Columnstore key guidelines


#1

I’m creating quick reference guidelines for key selection based on the MemSQL documentation for my team. Here is what I have for columnstore keys.

  • A columnstore table has one columnstore key, up to one shard key, and no other keys including primary keys.
  • The columnstore key should consist of the fields on which there are always, or most commonly, filters ordered from lowest to highest cardinality (from least to most unique).
  • Queries that join columnstore tables on columnstore key fields perform better with less memory overhead.
  • In general, the columnstore key should not be more precise than common query filters. For example, it may be better to include a date rather timestamp field followed by another commonly filtered field to leverage both.

I have a few questions regarding these guidelines.

  1. If a query does not filter or join on the first field in a columnstore key, are there any circumstances in which the remaining key fields have any benefit?
  2. When should shard key fields be or not be included in the columnstore key?
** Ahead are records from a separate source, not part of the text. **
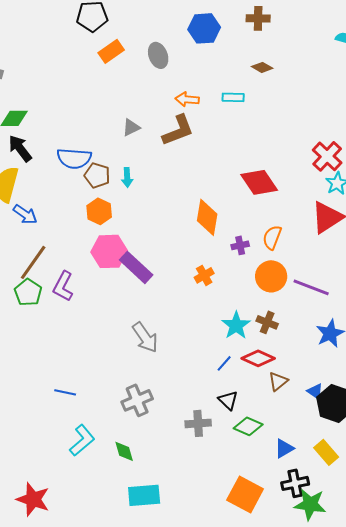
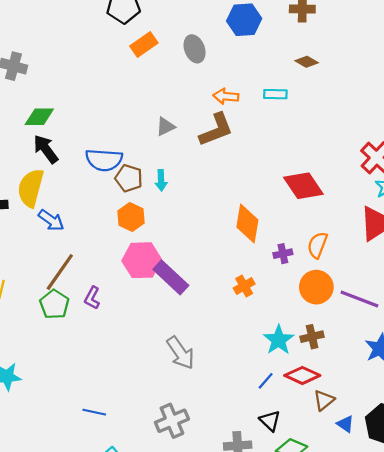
purple L-shape: (63, 286) -> (92, 298), size x0.7
brown cross: (267, 322) -> (312, 337), turned -35
blue triangle: (315, 391) -> (345, 424), moved

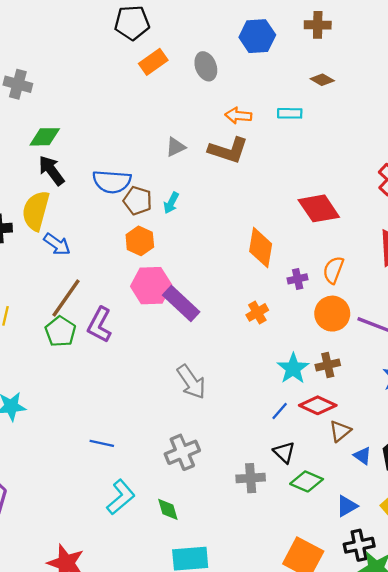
brown L-shape: (216, 130) -> (228, 150), turned 39
cyan arrow: (161, 180) -> (171, 203), turned 30
purple L-shape: (92, 298) -> (100, 325), size x1.5

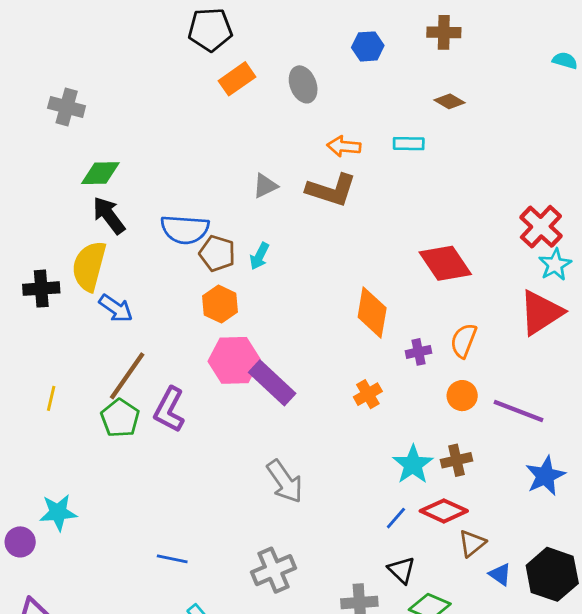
blue hexagon: (257, 36) -> (368, 46), size x0.7
orange circle: (332, 314) -> (462, 396), size x0.7

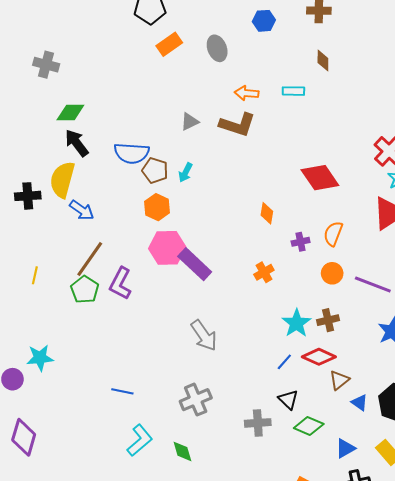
brown diamond: (449, 101) -> (323, 61), turned 60
orange diamond: (372, 313) -> (267, 213), size x0.6

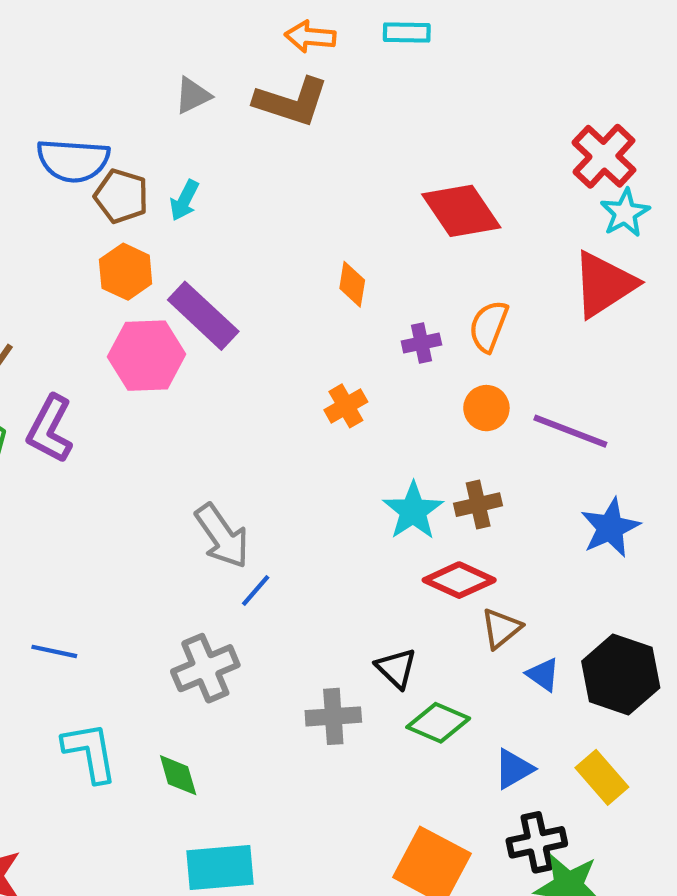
purple rectangle: (195, 264) -> (203, 316), moved
blue line: (284, 362) -> (256, 591), moved
cyan L-shape: (140, 440) -> (90, 752), turned -60

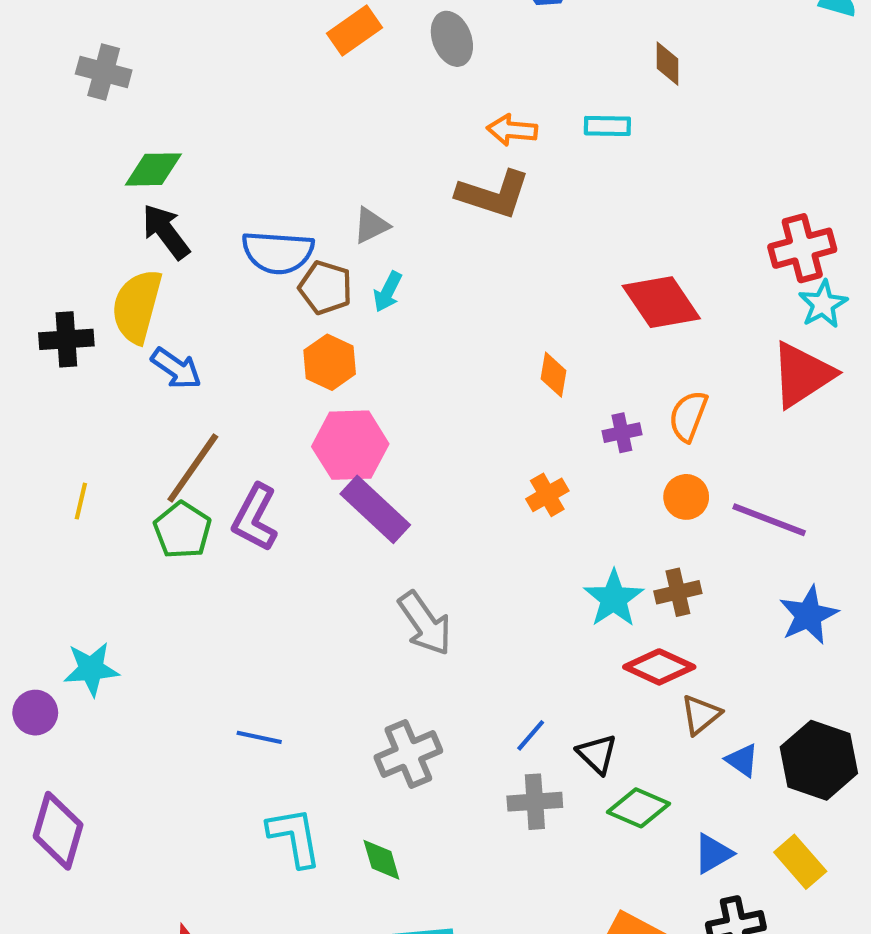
gray triangle: (193, 95) -> (371, 225), moved
red cross: (604, 156) -> (802, 248), turned 32
purple rectangle: (203, 316) -> (375, 509), moved
blue line: (256, 591) -> (531, 735), moved

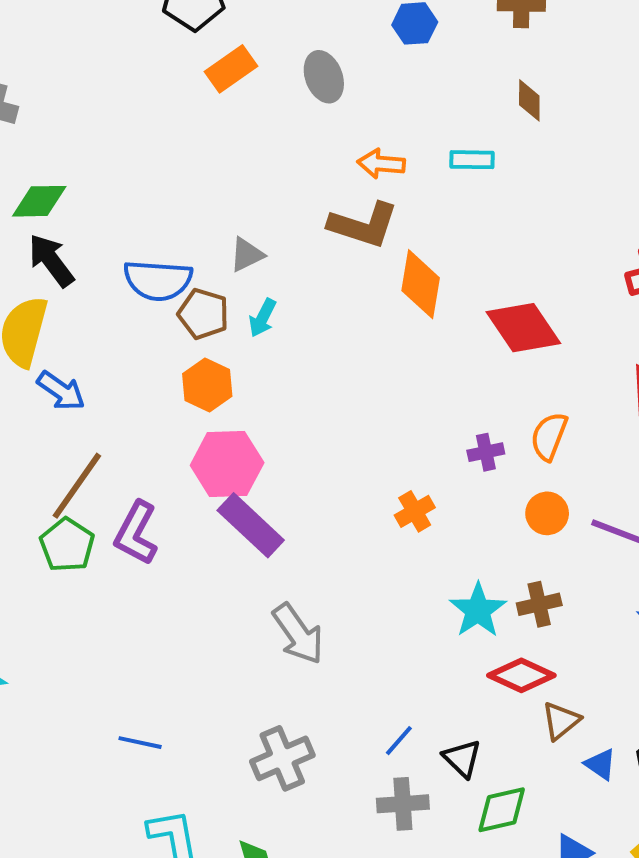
orange diamond: (553, 375) -> (421, 284), moved, size x1.6
green diamond: (638, 808) -> (502, 810), turned -36

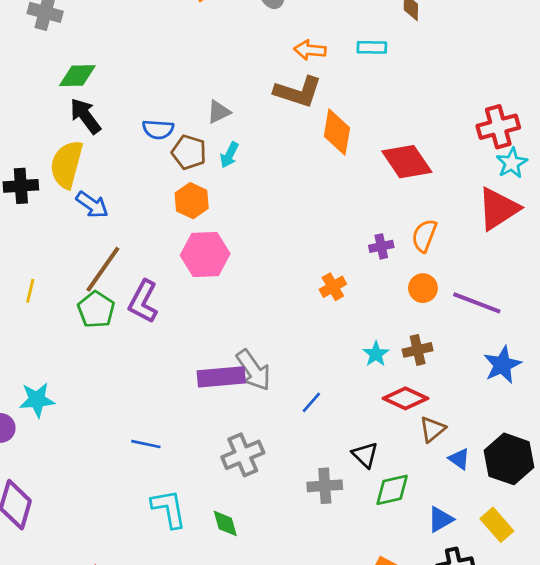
blue semicircle: (158, 280) -> (158, 129), size x0.7
purple rectangle: (251, 525) -> (221, 377), moved, turned -48
cyan star: (478, 610) -> (376, 354), size x0.7
blue line: (399, 741) -> (311, 402), moved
If a table is always joined on a shard key, should it always be included in the columnstore key? If not, why does a common filter have different benefits from a common join?
  3. If common filter fields are not yet known, are the shard and/or (undefined) primary key fields generally the best default option? (I think so because we can at least expect them to be used in joins.)
  4. The documentation states that columnstore tables joined on columnstore key fields perform better with less memory overhead. Is this only true for joins on the full columnstore key? If it can be a subset, does it have to be the first field(s) similar to question 1?
  5. The documentation focuses on queries dictating key selection but I think that it may be a good guideline to suggest that key selection can dictate queries. One key cannot accommodate all queries, so we must guide users to query in a way that leverages the keys effectively. In some cases, a table’s data distribution may dictate a specific key and thereby specific kinds of queries to perform effectively. Does that sound reasonable?

#2

The answers to your questions depend on your data and workload so there are no exact answers. The answers below try to address common cases.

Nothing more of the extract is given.